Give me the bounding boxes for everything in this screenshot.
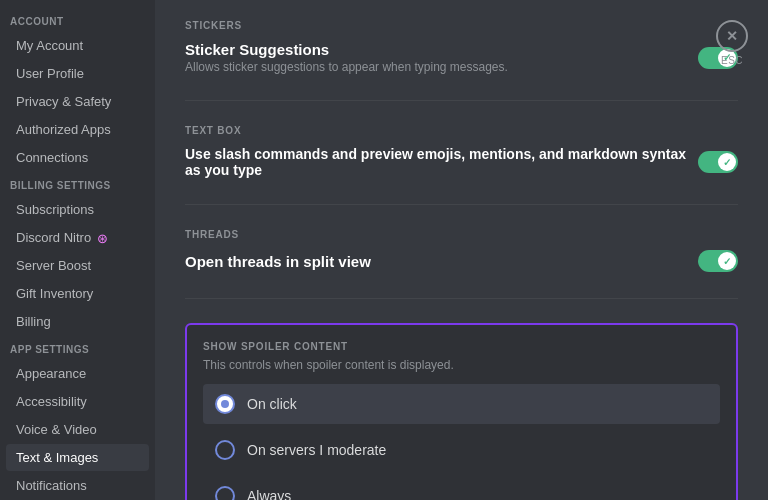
stickers-tag: STICKERS	[185, 20, 738, 31]
radio-on-servers[interactable]: On servers I moderate	[203, 430, 720, 470]
threads-toggle[interactable]	[698, 250, 738, 272]
sidebar-item-label: Connections	[16, 150, 88, 165]
sidebar-item-server-boost[interactable]: Server Boost	[6, 252, 149, 279]
sidebar-item-appearance[interactable]: Appearance	[6, 360, 149, 387]
sidebar-item-notifications[interactable]: Notifications	[6, 472, 149, 499]
radio-circle-on-servers	[215, 440, 235, 460]
sidebar-item-subscriptions[interactable]: Subscriptions	[6, 196, 149, 223]
radio-circle-always	[215, 486, 235, 500]
textbox-row: Use slash commands and preview emojis, m…	[185, 146, 738, 178]
esc-circle: ✕	[716, 20, 748, 52]
sidebar-item-voice-video[interactable]: Voice & Video	[6, 416, 149, 443]
textbox-section: TEXT BOX Use slash commands and preview …	[185, 125, 738, 205]
nitro-icon: ⊛	[97, 231, 111, 245]
account-section-label: ACCOUNT	[0, 8, 155, 31]
toggle-knob	[718, 153, 736, 171]
sidebar-item-label: Accessibility	[16, 394, 87, 409]
threads-tag: THREADS	[185, 229, 738, 240]
sidebar-item-label: Appearance	[16, 366, 86, 381]
radio-circle-on-click	[215, 394, 235, 414]
sidebar-item-gift-inventory[interactable]: Gift Inventory	[6, 280, 149, 307]
sidebar-item-authorized-apps[interactable]: Authorized Apps	[6, 116, 149, 143]
sidebar-item-label: User Profile	[16, 66, 84, 81]
radio-on-click[interactable]: On click	[203, 384, 720, 424]
sidebar-item-user-profile[interactable]: User Profile	[6, 60, 149, 87]
stickers-section: STICKERS Sticker Suggestions Allows stic…	[185, 20, 738, 101]
esc-label: ESC	[721, 55, 743, 66]
sidebar-item-label: Subscriptions	[16, 202, 94, 217]
sidebar-item-label: My Account	[16, 38, 83, 53]
sticker-suggestions-text: Sticker Suggestions Allows sticker sugge…	[185, 41, 508, 74]
spoiler-desc: This controls when spoiler content is di…	[203, 358, 720, 372]
sidebar-item-label: Server Boost	[16, 258, 91, 273]
main-content: STICKERS Sticker Suggestions Allows stic…	[155, 0, 768, 500]
threads-title: Open threads in split view	[185, 253, 371, 270]
app-section-label: APP SETTINGS	[0, 336, 155, 359]
billing-section-label: BILLING SETTINGS	[0, 172, 155, 195]
threads-row: Open threads in split view	[185, 250, 738, 272]
sidebar-item-my-account[interactable]: My Account	[6, 32, 149, 59]
sidebar-item-label: Billing	[16, 314, 51, 329]
radio-always[interactable]: Always	[203, 476, 720, 500]
esc-button[interactable]: ✕ ESC	[716, 20, 748, 66]
spoiler-tag: SHOW SPOILER CONTENT	[203, 341, 720, 352]
sidebar-item-label: Notifications	[16, 478, 87, 493]
sidebar-item-label: Privacy & Safety	[16, 94, 111, 109]
textbox-title: Use slash commands and preview emojis, m…	[185, 146, 698, 178]
textbox-tag: TEXT BOX	[185, 125, 738, 136]
sidebar-item-billing[interactable]: Billing	[6, 308, 149, 335]
sticker-suggestions-row: Sticker Suggestions Allows sticker sugge…	[185, 41, 738, 74]
close-icon: ✕	[726, 28, 738, 44]
sticker-suggestions-title: Sticker Suggestions	[185, 41, 508, 58]
sidebar-item-label: Authorized Apps	[16, 122, 111, 137]
sidebar-item-privacy-safety[interactable]: Privacy & Safety	[6, 88, 149, 115]
radio-label-on-click: On click	[247, 396, 297, 412]
textbox-toggle[interactable]	[698, 151, 738, 173]
radio-label-on-servers: On servers I moderate	[247, 442, 386, 458]
sidebar-item-connections[interactable]: Connections	[6, 144, 149, 171]
sidebar: ACCOUNT My Account User Profile Privacy …	[0, 0, 155, 500]
sidebar-item-label: Discord Nitro	[16, 230, 91, 245]
sidebar-item-discord-nitro[interactable]: Discord Nitro ⊛	[6, 224, 149, 251]
toggle-knob	[718, 252, 736, 270]
sidebar-item-text-images[interactable]: Text & Images	[6, 444, 149, 471]
spoiler-section: SHOW SPOILER CONTENT This controls when …	[185, 323, 738, 500]
sidebar-item-label: Text & Images	[16, 450, 98, 465]
threads-section: THREADS Open threads in split view	[185, 229, 738, 299]
sidebar-item-label: Gift Inventory	[16, 286, 93, 301]
sidebar-item-accessibility[interactable]: Accessibility	[6, 388, 149, 415]
radio-label-always: Always	[247, 488, 291, 500]
sticker-suggestions-desc: Allows sticker suggestions to appear whe…	[185, 60, 508, 74]
sidebar-item-label: Voice & Video	[16, 422, 97, 437]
----------
**DESCRIPTION OF THE TASK:** Write out the whole listing again, exactly, with no pictures.

**REPLY:**
Give me the bounding boxes for everything in this screenshot.
stickers-tag: STICKERS	[185, 20, 738, 31]
radio-on-servers[interactable]: On servers I moderate	[203, 430, 720, 470]
threads-toggle[interactable]	[698, 250, 738, 272]
sidebar-item-label: Connections	[16, 150, 88, 165]
sidebar-item-server-boost[interactable]: Server Boost	[6, 252, 149, 279]
sidebar-item-appearance[interactable]: Appearance	[6, 360, 149, 387]
sidebar-item-notifications[interactable]: Notifications	[6, 472, 149, 499]
radio-circle-on-servers	[215, 440, 235, 460]
sidebar-item-subscriptions[interactable]: Subscriptions	[6, 196, 149, 223]
radio-circle-always	[215, 486, 235, 500]
textbox-row: Use slash commands and preview emojis, m…	[185, 146, 738, 178]
esc-circle: ✕	[716, 20, 748, 52]
sidebar-item-voice-video[interactable]: Voice & Video	[6, 416, 149, 443]
textbox-section: TEXT BOX Use slash commands and preview …	[185, 125, 738, 205]
nitro-icon: ⊛	[97, 231, 111, 245]
account-section-label: ACCOUNT	[0, 8, 155, 31]
toggle-knob	[718, 153, 736, 171]
sidebar-item-label: Accessibility	[16, 394, 87, 409]
threads-tag: THREADS	[185, 229, 738, 240]
sidebar-item-label: Appearance	[16, 366, 86, 381]
radio-circle-on-click	[215, 394, 235, 414]
sidebar-item-gift-inventory[interactable]: Gift Inventory	[6, 280, 149, 307]
sidebar-item-authorized-apps[interactable]: Authorized Apps	[6, 116, 149, 143]
sidebar-item-label: User Profile	[16, 66, 84, 81]
radio-on-click[interactable]: On click	[203, 384, 720, 424]
sidebar-item-user-profile[interactable]: User Profile	[6, 60, 149, 87]
stickers-section: STICKERS Sticker Suggestions Allows stic…	[185, 20, 738, 101]
esc-label: ESC	[721, 55, 743, 66]
sidebar-item-label: Subscriptions	[16, 202, 94, 217]
sidebar-item-label: My Account	[16, 38, 83, 53]
sticker-suggestions-text: Sticker Suggestions Allows sticker sugge…	[185, 41, 508, 74]
spoiler-desc: This controls when spoiler content is di…	[203, 358, 720, 372]
sidebar-item-label: Server Boost	[16, 258, 91, 273]
main-content: STICKERS Sticker Suggestions Allows stic…	[155, 0, 768, 500]
threads-title: Open threads in split view	[185, 253, 371, 270]
app-section-label: APP SETTINGS	[0, 336, 155, 359]
billing-section-label: BILLING SETTINGS	[0, 172, 155, 195]
threads-row: Open threads in split view	[185, 250, 738, 272]
sidebar-item-my-account[interactable]: My Account	[6, 32, 149, 59]
sidebar-item-label: Billing	[16, 314, 51, 329]
radio-always[interactable]: Always	[203, 476, 720, 500]
esc-button[interactable]: ✕ ESC	[716, 20, 748, 66]
spoiler-tag: SHOW SPOILER CONTENT	[203, 341, 720, 352]
sidebar-item-label: Notifications	[16, 478, 87, 493]
sidebar-item-label: Privacy & Safety	[16, 94, 111, 109]
textbox-title: Use slash commands and preview emojis, m…	[185, 146, 698, 178]
textbox-tag: TEXT BOX	[185, 125, 738, 136]
sidebar-item-billing[interactable]: Billing	[6, 308, 149, 335]
sticker-suggestions-row: Sticker Suggestions Allows sticker sugge…	[185, 41, 738, 74]
close-icon: ✕	[726, 28, 738, 44]
sticker-suggestions-title: Sticker Suggestions	[185, 41, 508, 58]
sidebar-item-label: Authorized Apps	[16, 122, 111, 137]
sidebar-item-privacy-safety[interactable]: Privacy & Safety	[6, 88, 149, 115]
radio-label-on-click: On click	[247, 396, 297, 412]
textbox-toggle[interactable]	[698, 151, 738, 173]
radio-label-on-servers: On servers I moderate	[247, 442, 386, 458]
sidebar-item-connections[interactable]: Connections	[6, 144, 149, 171]
sidebar: ACCOUNT My Account User Profile Privacy …	[0, 0, 155, 500]
sidebar-item-label: Discord Nitro	[16, 230, 91, 245]
sidebar-item-discord-nitro[interactable]: Discord Nitro ⊛	[6, 224, 149, 251]
toggle-knob	[718, 252, 736, 270]
sidebar-item-text-images[interactable]: Text & Images	[6, 444, 149, 471]
spoiler-section: SHOW SPOILER CONTENT This controls when …	[185, 323, 738, 500]
sidebar-item-label: Text & Images	[16, 450, 98, 465]
threads-section: THREADS Open threads in split view	[185, 229, 738, 299]
sidebar-item-label: Gift Inventory	[16, 286, 93, 301]
sidebar-item-accessibility[interactable]: Accessibility	[6, 388, 149, 415]
radio-label-always: Always	[247, 488, 291, 500]
sticker-suggestions-desc: Allows sticker suggestions to appear whe…	[185, 60, 508, 74]
sidebar-item-label: Voice & Video	[16, 422, 97, 437]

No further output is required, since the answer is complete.